Start of Records for the task

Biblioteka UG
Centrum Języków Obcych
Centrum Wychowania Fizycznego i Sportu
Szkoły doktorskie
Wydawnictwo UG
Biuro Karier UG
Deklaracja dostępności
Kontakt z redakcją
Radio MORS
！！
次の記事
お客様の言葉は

End of Records for the task
Start of Records for the task

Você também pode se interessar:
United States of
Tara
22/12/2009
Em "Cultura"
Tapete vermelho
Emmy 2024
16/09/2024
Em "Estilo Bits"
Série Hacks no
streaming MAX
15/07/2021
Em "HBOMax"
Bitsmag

End of Records for the task

## What this task involves
Write out every line in the data that holds the string "Centrum".

## Exercise solution
Centrum Języków Obcych
Centrum Wychowania Fizycznego i Sportu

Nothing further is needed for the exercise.